The yeoman, servant to the canon (a member of the clergy) indicates that the canon has had many adventures: 'you gentlemen would find right difficult/To carry out.' This piques the curiosity of the host, who encourages the yeoman to reveal more about his master. The yeoman inadvertently shares that the canon is an alchemist, which angers the canon and forces him to leave discreetly. With his departure, the yeoman confesses that he is ashamed and destitute because of his role in this obsessive quest, one he intends to abandon, but only after he tells his tale.


Biography of an Alchemist

The yeoman describes his seven years as a servant to the canon and how it has affected him. His clothes stink. He has become destitute, since all his money and time are spent assisting the canon on his quest for gold. Any precious metals they do obtain are done so through deceptive means and used in their con jobs. All of this to try and find the philosopher's stone, the magic stone that will change any metal to gold.
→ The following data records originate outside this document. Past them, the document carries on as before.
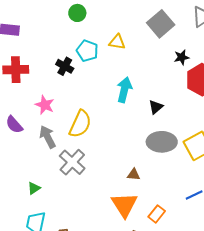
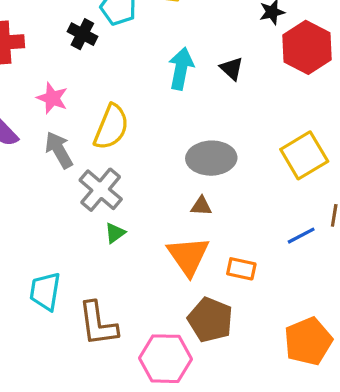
black triangle: (156, 107) -> (232, 69), moved, turned -35
gray ellipse: (162, 142) -> (211, 158), moved
green triangle: (34, 188) -> (115, 233), moved
orange rectangle: (157, 214) -> (241, 269), turned 66

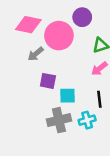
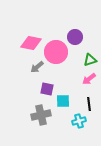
gray cross: (59, 120) -> (41, 115), moved

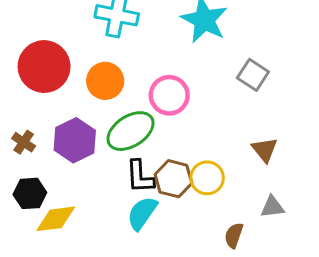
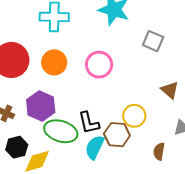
green ellipse: (131, 131) -> (61, 131), moved, turned 60
brown hexagon: (173, 179) -> (117, 135), moved

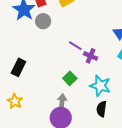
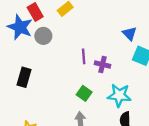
purple line: (75, 46) -> (84, 56), turned 64
black rectangle: (18, 67) -> (24, 77), moved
The toll on the yeoman is not only economical but also physical. He mentions that 'where my colour was once fresh and red,/Now it is wan, and of a leaden hue.' Not only is his physical appearance altered from this work, but when things go wrong in the laboratory, they all 'feel ill done by and begin to squabble.' There is the mental anguish and stress of encountering nothing but failure. The yeoman leaves this biographical insight and tells a tale of the deceitful nature of the alchemists.

How to Swindle a Priest

Having provided a brief glimpse into the life of an alchemist, the yeoman begins his tale about a different canon who swindled a priest. The canon begins his con by borrowing money from a priest and returning it in full within three days. This establishes trust between the canon and the priest. The canon further emphasizes his honor when he states how 'in my make-up there's no deceit whatever.' He then subtly mentions his occupation.
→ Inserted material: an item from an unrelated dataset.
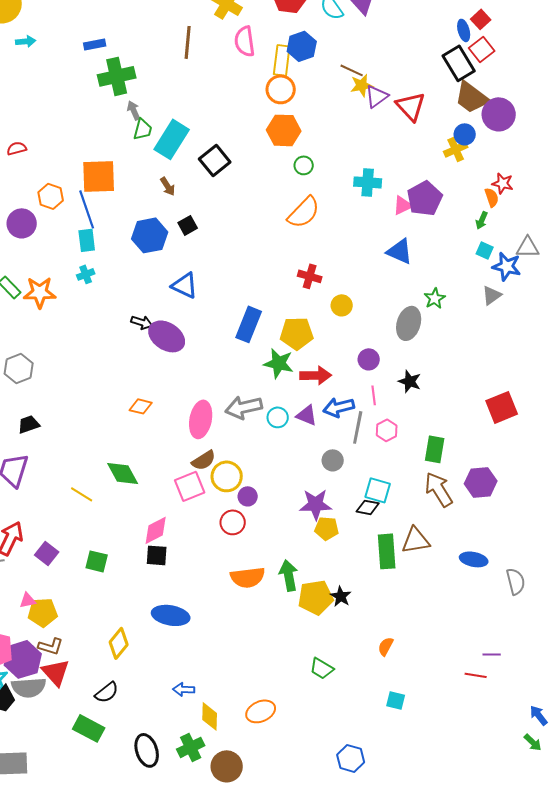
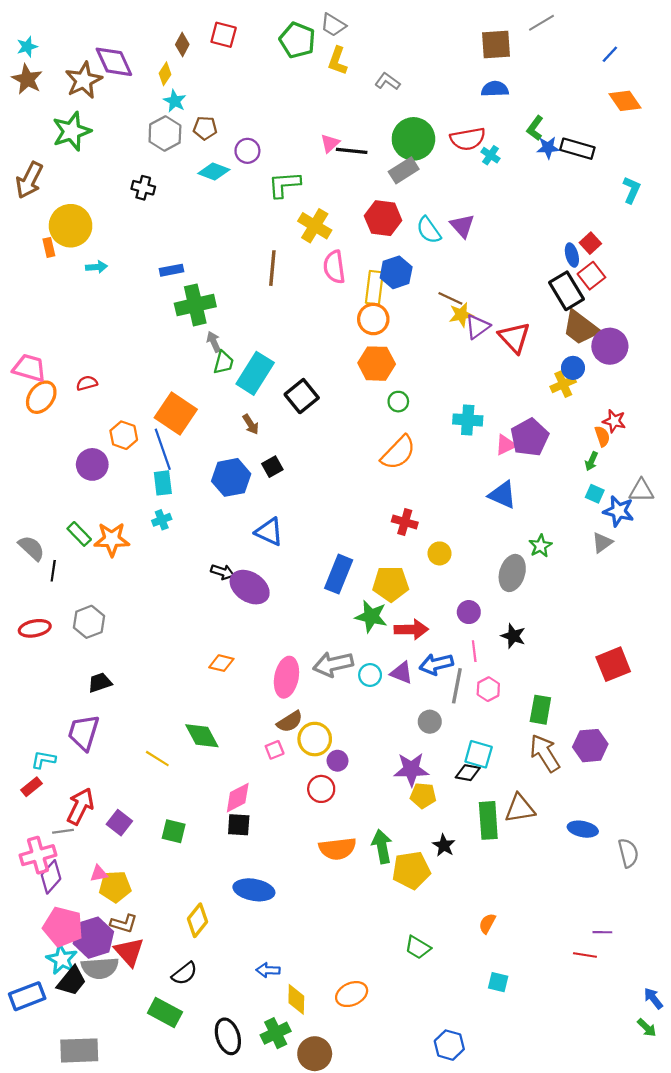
orange square: (99, 176) -> (176, 413), turned 36
pink square: (190, 486) -> (275, 750), size x0.6
black star: (341, 596) -> (444, 845), moved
The canon elaborates how one can create silver from mercury, a silver, liquid metal. He offers an example, but it is all smoke and flash. In this first example, the canon has a piece of coal, inside of which is a sliver of silver. The coal is sealed with wax, so when he throws it on the fire, the wax melts and the silver is found amidst the ashes. The canon does this two more times, once with a piece of chalk and then with a stick. A sliver of metal is inside each hollowed-out object, which is sealed shut with wax. As before, when the wax melts, the metal is found at the bottom of the container. He now begins to reel the priest in.
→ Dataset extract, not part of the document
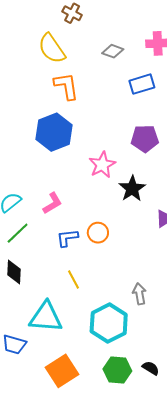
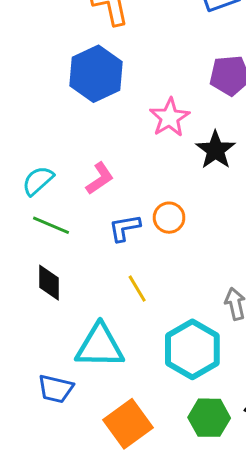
green line: (18, 233) -> (51, 225), turned 70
The priest is fascinated by this process and wants to know more. He tells the canon to let him in on the secret. The canon hems and haws a bit, but tells him that for forty pounds, he will reveal all. If they had not established such a relationship, the cost would have been greater. The canon emphasizes that everything he reveals must remain secret. No one can know, for it would be great peril upon the canon's life. Upon receiving the money, the canon quickly departs. The priest receives no receipt of payment and eventually learns that the process was nothing more than a trick.